Savoir vivre est pris au sens le plus strict,
manuel pour tenter de ne pas se suicider.
1. Lettre à Moi.
Cher moi,
ce texte va te paraître cynique mais il n’en est rien. Il est simplement l’énoncé des règles que tout le monde connaît, mais que seuls les dominants utilisent comme base de comportement. Tous ceux qui se sont fait une place dans cette société, aussi petite soit-elle, connaissent ces règles et « font avec ». Ces gens sont ceux qu’on appelle communément « normaux » qui, avec ces règles, parfois sans même s’en apercevoir, « s’intègrent »; il n’y a que les débiles comme toi pour s'y opposer.
Le moyen de voir ces « règles », non plus comme quelque chose à combattre, mais comme les montagnes et le ciel des relations humaines, voilà la pêche que je te ramène au port.
2.Postulat (Idée de départ)
Pour écrire ce livre, je pars du principe que j’ai une éthique. J’entends par éthique l’ensemble des règles qui me paraissent secrètement valables. J’entends par secrètement le fait que rien ne me force à en parler. Ce sont mes règles fondamentales, celles avec lesquelles le monde négocie pour entrer en moi et que je vais devoir maintenir pour exister socialement.

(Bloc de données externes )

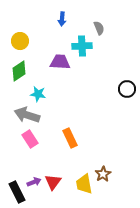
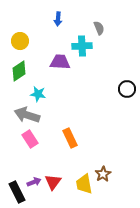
blue arrow: moved 4 px left
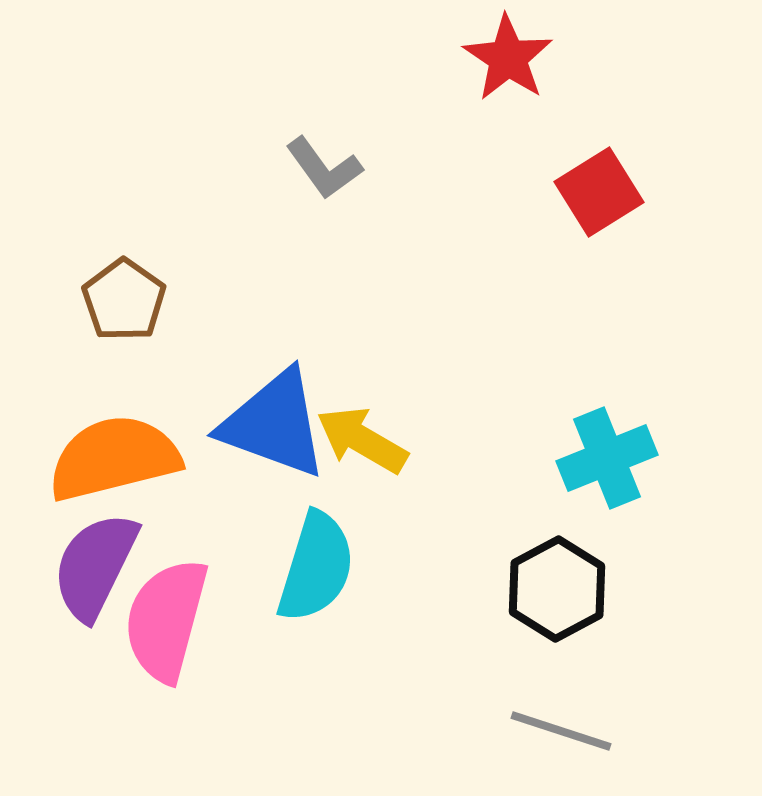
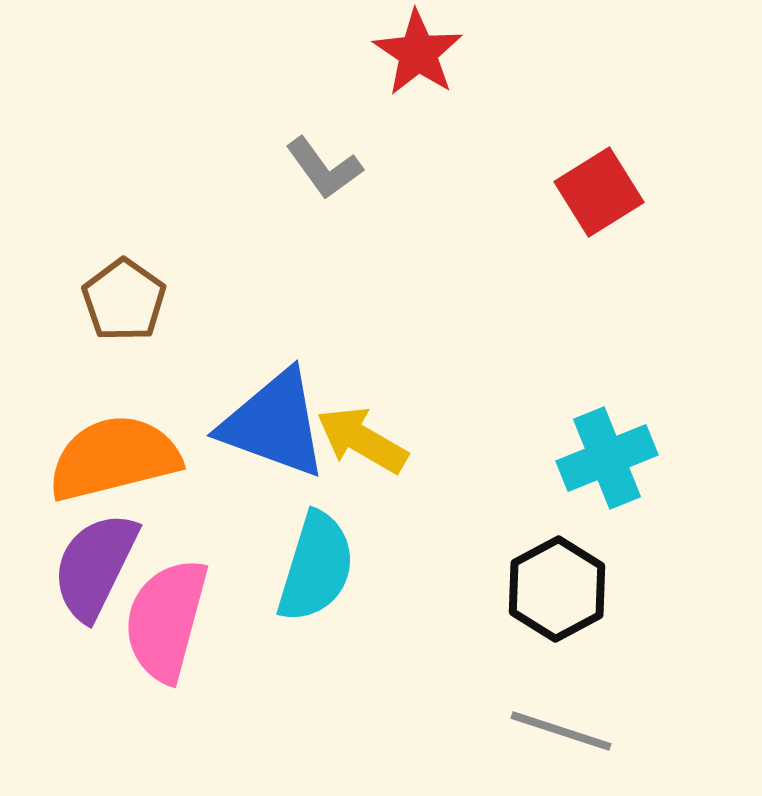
red star: moved 90 px left, 5 px up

Exister socialement ce n’est pas réussir dans la vie, c’est simplement pouvoir vivre.
Renoncer à mon éthique et renoncer à ma vie seront pour moi énoncés comme synonymes.
3. Règles
*Je suis un pays.
Mes frontières et mes coutumes me sont propres. Personne n’a le droit d’ingérence. Je dois négocier avec le monde et il doit négocier avec moi.
*Si je suis un pays, alors je dois instaurer dans ce pays un régime politique convenable. J’entends par régime politique convenable celui que la société devrait adopter selon mon point de vue.

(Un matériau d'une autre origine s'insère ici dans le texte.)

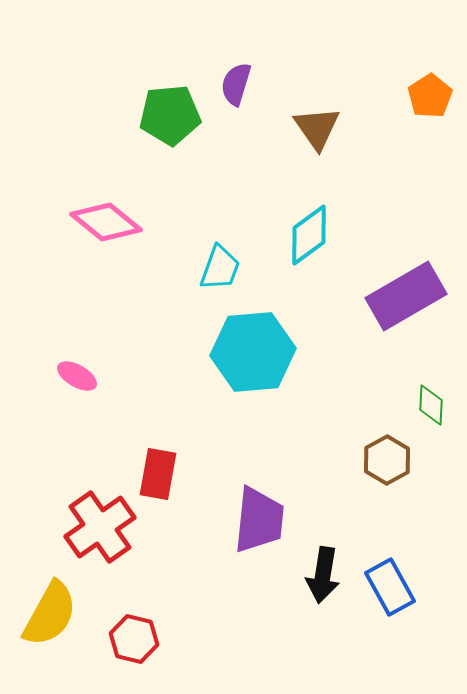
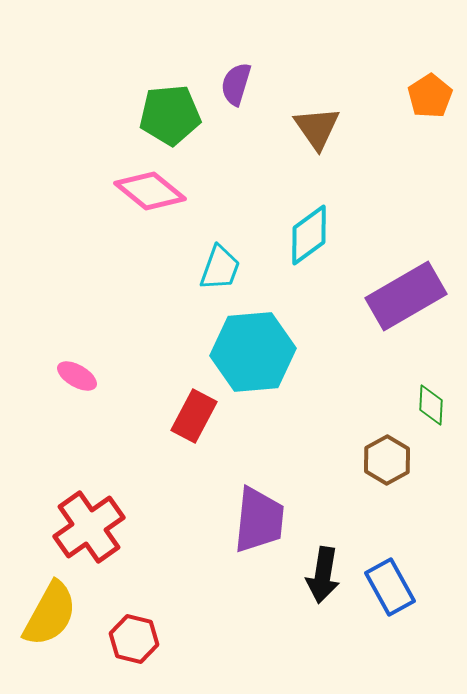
pink diamond: moved 44 px right, 31 px up
red rectangle: moved 36 px right, 58 px up; rotated 18 degrees clockwise
red cross: moved 11 px left
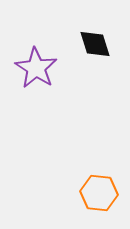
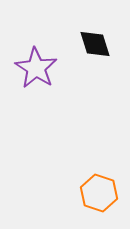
orange hexagon: rotated 12 degrees clockwise
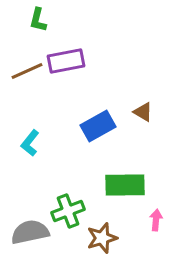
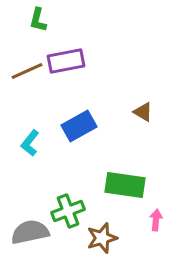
blue rectangle: moved 19 px left
green rectangle: rotated 9 degrees clockwise
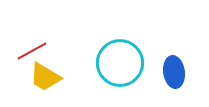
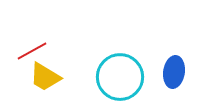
cyan circle: moved 14 px down
blue ellipse: rotated 16 degrees clockwise
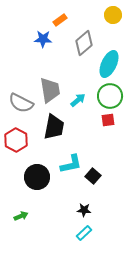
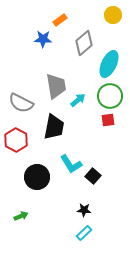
gray trapezoid: moved 6 px right, 4 px up
cyan L-shape: rotated 70 degrees clockwise
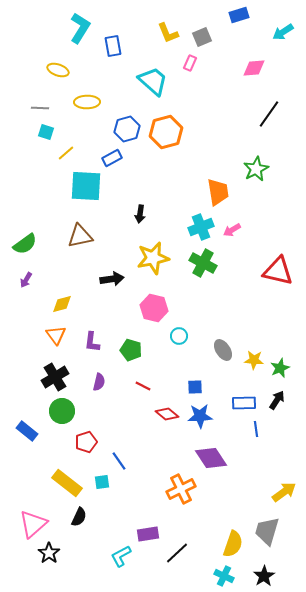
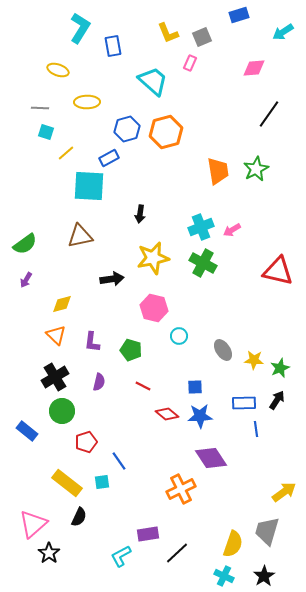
blue rectangle at (112, 158): moved 3 px left
cyan square at (86, 186): moved 3 px right
orange trapezoid at (218, 192): moved 21 px up
orange triangle at (56, 335): rotated 10 degrees counterclockwise
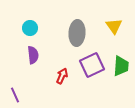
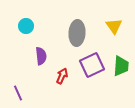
cyan circle: moved 4 px left, 2 px up
purple semicircle: moved 8 px right, 1 px down
purple line: moved 3 px right, 2 px up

*Je suis plus intelligent que moi, c’est à dire que l’ensemble de mes sens, pensées, souvenirs, peurs, etc., sont plus apte à prendre des décisions que celui en moi qui pense, lit, entend, voit. Ce dernier étant l’équivalent d’une caméra par rapport à ma personne dans son entier.

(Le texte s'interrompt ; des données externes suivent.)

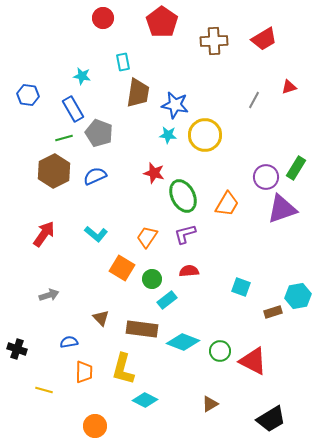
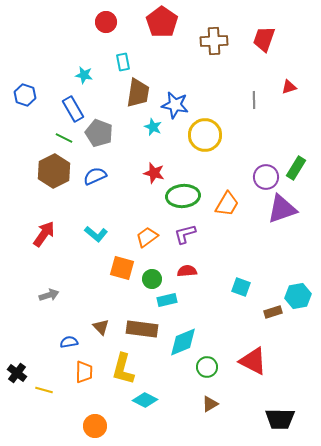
red circle at (103, 18): moved 3 px right, 4 px down
red trapezoid at (264, 39): rotated 140 degrees clockwise
cyan star at (82, 76): moved 2 px right, 1 px up
blue hexagon at (28, 95): moved 3 px left; rotated 10 degrees clockwise
gray line at (254, 100): rotated 30 degrees counterclockwise
cyan star at (168, 135): moved 15 px left, 8 px up; rotated 18 degrees clockwise
green line at (64, 138): rotated 42 degrees clockwise
green ellipse at (183, 196): rotated 68 degrees counterclockwise
orange trapezoid at (147, 237): rotated 20 degrees clockwise
orange square at (122, 268): rotated 15 degrees counterclockwise
red semicircle at (189, 271): moved 2 px left
cyan rectangle at (167, 300): rotated 24 degrees clockwise
brown triangle at (101, 318): moved 9 px down
cyan diamond at (183, 342): rotated 44 degrees counterclockwise
black cross at (17, 349): moved 24 px down; rotated 18 degrees clockwise
green circle at (220, 351): moved 13 px left, 16 px down
black trapezoid at (271, 419): moved 9 px right; rotated 32 degrees clockwise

*Ce que je vois existe, même si tout le monde affirme le contraire.
Si je suis en bonne relation avec quelqu’un et que je remarque quelque chose qui pourrait remettre en cause ma confiance : j’ai vu ce que j’ai vu. Par contre, je ne suis pas certain d’avoir bien interprété ce que j’ai vu.
Voici le comportement erroné que tu as adopté jusqu’ici : considérer que l’honnêteté c’est d’en parler immédiatement.
*Je respecte mes outils, quel qu’ils soient.
J’entends par « outil » ce qui me sert à vivre. Si j’ai besoin pour vivre de quelque chose qui me détruit, je dois apprendre à maîtriser ce besoin et non essayer de le supprimer.
*Si le monde est en totale contradiction avec moi, je dois me souvenir que je fais partie du monde et que je ne peux pas être en totale contradiction avec moi-même.
*Si je ne sais pas comment réagir, j’adopte le comportement des insectes : NON-ACTION.
*Je dois pouvoir différer la réaction (ne pas réagir tout de suite) tant qu’un comportement satisfaisant par rapport à mon éthique n’a pas été trouvé.
*Aucune politesse ni morale ne doit m’empêcher de faire ce que je dois. J’en accepte les risques.
Si je dois signer un engagement avec quelqu’un de chaleureux mais que je ressens comme malhonnête. Je ne signe pas, sauf si j’ai accepté consciemment l’éventualité d’être trahit.
*J’ai le droit à tous moments et avec n’importe qui de :
-ne pas répondre
-partir.
*J’accepte d’être morcelé.
Le monde est multiple et je le suis aussi.
Il y a le monde extérieur, le monde intérieur et MOI.
MOI est une zone intermédiaire en l’intérieur et l’extérieur.
C’est un lieu de négociation.
Rien ne peut entrer ou sortir sans l’autorisation de MOI.
Comme un roi au pied de son arbre MOI rend la justice.
*Si l’ordre de MOI est contraire à mon éthique, alors ce n’est pas MOI qui l’énonce. Je n’agis pas.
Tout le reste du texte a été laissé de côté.